The brief glimpse of motion pictures that Thomas Edison offered those attending a lecture and demonstration at the Brooklyn Institute of Arts and Sciences on May 9, 1893, was the culmination of five years of thinking and experimentation.[citation] From conception to final execution, Edison and his staff benefited from a world-wide context of technological achievements.[1] Edison's kinetoscope also reflected the inventor's determination to do "for the eye what the phonograph does for the ear." He hoped to duplicate the commercial success of his phonograph, which was then attracting patrons who paid a nickel to hear a brief recording through a set of earphones. By 1892 Edison and his colleague, William Kennedy Laurie Dickson, had invented a camera or "kinetograph" to take motion pictures and a peephole kinetoscope for individualized viewing of the moving images. In December 1892 Edison began construction of a motion picture studio near his West Orange laboratory. This production facility, which became known as the Black Maria, was completed in February 1893. Manufacture of kinetoscopes, however, experienced many delays. The first twenty-five machines were finally completed in January 1894 and were offered for sale in April at $250 a machine. The first kinetoscope parlor opened in New York City on the 14th of April and similar debuts in other American cities soon followed.[2]
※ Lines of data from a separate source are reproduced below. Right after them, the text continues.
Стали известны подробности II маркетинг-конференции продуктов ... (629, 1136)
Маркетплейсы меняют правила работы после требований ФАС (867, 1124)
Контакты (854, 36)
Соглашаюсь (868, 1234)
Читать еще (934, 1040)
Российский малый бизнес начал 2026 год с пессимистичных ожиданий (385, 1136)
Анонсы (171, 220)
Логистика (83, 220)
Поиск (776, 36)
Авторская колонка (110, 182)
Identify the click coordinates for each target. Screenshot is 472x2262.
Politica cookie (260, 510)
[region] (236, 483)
Edison centralized most of his film-related activities in the Edison Manufacturing Company and engaged sales agents to market his kinetoscopes and films. Raff & Gammon sold Edison films and apparatus in the United States and Canada through their New York–based Kinetoscope Company. Their customers included proprietors not only of specialized kinetoscope parlors but also of phonograph parlors, arcades, hotels, bars, and restaurants. In order for these kinetoscope owners to function effectively as exhibitors, they needed film subjects to keep their own patrons entertained. By the end of 1894 Raff & Gammon had published a one-page film list, and by mid-1895 they had expanded their catalog to a four-page brochure .[3] Maguire & Baucus handled the European market through their Continental Commerce Company, which had offices in New York and London.[4]
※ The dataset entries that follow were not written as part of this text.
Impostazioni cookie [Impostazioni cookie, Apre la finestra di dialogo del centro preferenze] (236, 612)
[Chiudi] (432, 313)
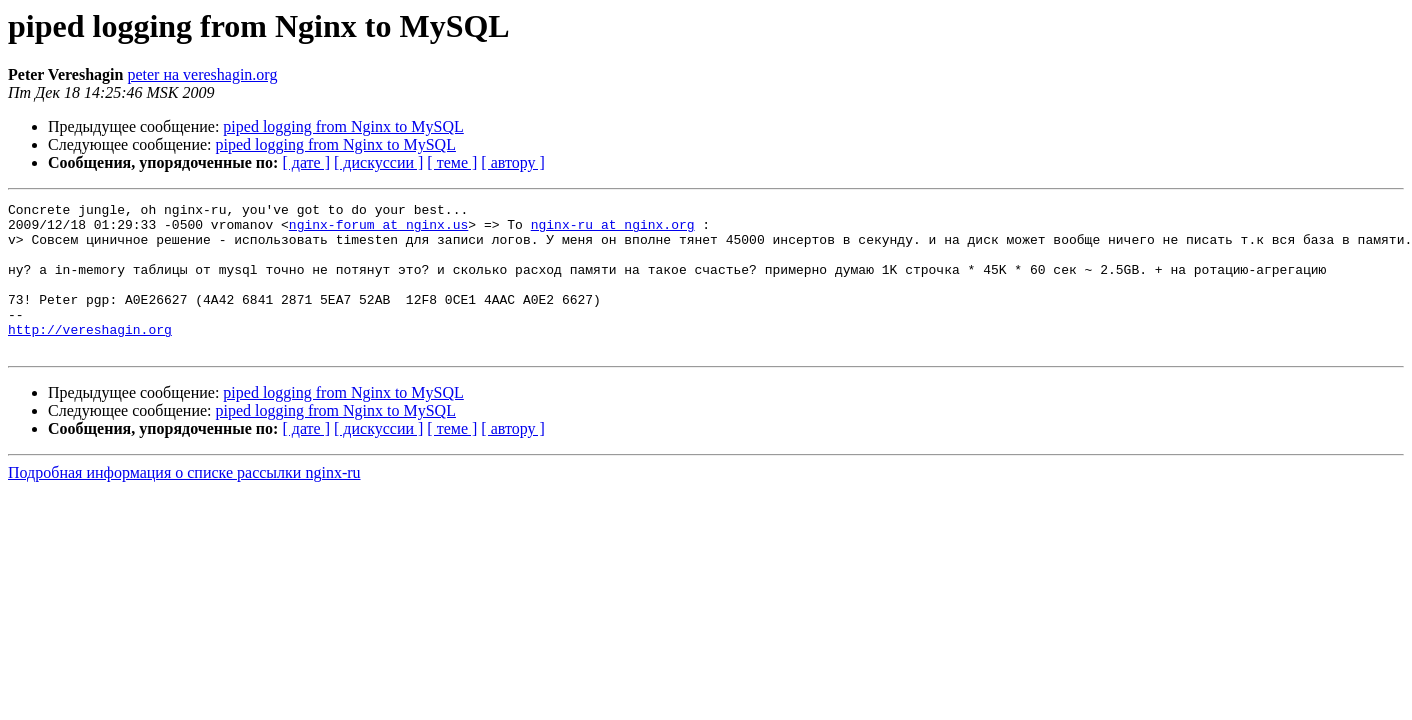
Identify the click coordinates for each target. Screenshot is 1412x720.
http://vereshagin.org (90, 356)
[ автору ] (512, 162)
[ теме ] (452, 162)
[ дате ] (306, 162)
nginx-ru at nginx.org (613, 230)
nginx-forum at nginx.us (378, 230)
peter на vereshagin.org (202, 74)
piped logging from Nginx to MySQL (343, 126)
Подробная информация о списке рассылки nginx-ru (184, 502)
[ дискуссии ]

Edison was not the sole producer of films and kinetoscopes. By early 1895 Charles Chinnock was making and selling films and marketing his own version of the kinetoscope.[5] Robert W. Paul was similarly occupied in London. At first, manufacturers of the kinetoscope believed that its individualized format for viewing, similar to that of the nickel-in-the-slot phonograph, would yield substantial, long-term income. Edison's profits from the sale of kinetoscopes alone totaled $75,000 by March 1895,[6] but soon the demand for kinetoscopes receded and profits from machine sales vanished. By November 1895 Raff & Gammon were ready to sell their business. But just when the motion picture industry seemed on the verge of collapse, projection technology introduced new commercial opportunities.

Footnotes

1. Gordon Hendricks, The Edison Motion Picture Myth (Berkeley: University of California Press, 1961).
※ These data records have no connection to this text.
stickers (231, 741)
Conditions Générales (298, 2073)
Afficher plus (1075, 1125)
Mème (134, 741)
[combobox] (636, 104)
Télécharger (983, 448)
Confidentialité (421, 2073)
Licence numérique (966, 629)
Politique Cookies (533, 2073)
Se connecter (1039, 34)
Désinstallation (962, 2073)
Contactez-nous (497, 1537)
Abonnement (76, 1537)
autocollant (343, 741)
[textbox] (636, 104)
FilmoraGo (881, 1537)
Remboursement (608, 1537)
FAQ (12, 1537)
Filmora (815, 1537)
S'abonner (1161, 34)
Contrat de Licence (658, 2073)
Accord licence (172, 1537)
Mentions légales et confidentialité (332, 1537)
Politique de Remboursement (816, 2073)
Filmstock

2. Gordon Hendricks, The Kinetoscope: America's First Commercially Successful Motion Picture Exhibitor (New York: The Beginnings of the American Film, 1966).
3. These materials are in the Raff & Gammon papers donated to MH-BA through Terry Ramsaye. Two one-page Kinetoscope Co. bulletins (A-003, A-004), used as scrap paper and attached to other documents, survive as fragments. A four-page brochure (A-005) included in a Raff & Gammon scrapbook is marred by heavy pen marks. It was reprinted in Terry Ramsaye's A Million and One Nights (New York: Simon & Schuster, 1926), 838-839.
4. See frame B-002, B-005 and B-008. Additional information about the Continental Commerce Company's activities can be found in John Barnes, The Beginnings of the Cinema in England (Newton Abbot, England: David & Charles, 1976), 12-14.
5. For information on Chinnock's activities, see Hendricks, The Kinetoscope: America's First Commercially Successful Motion Picture Exhibitor (New York: The Beginnings of the American Film, 1966), 161-169.
6. Edison Manufacturing Company, Statements of Profit and Loss, 1893–1895, NjWOE.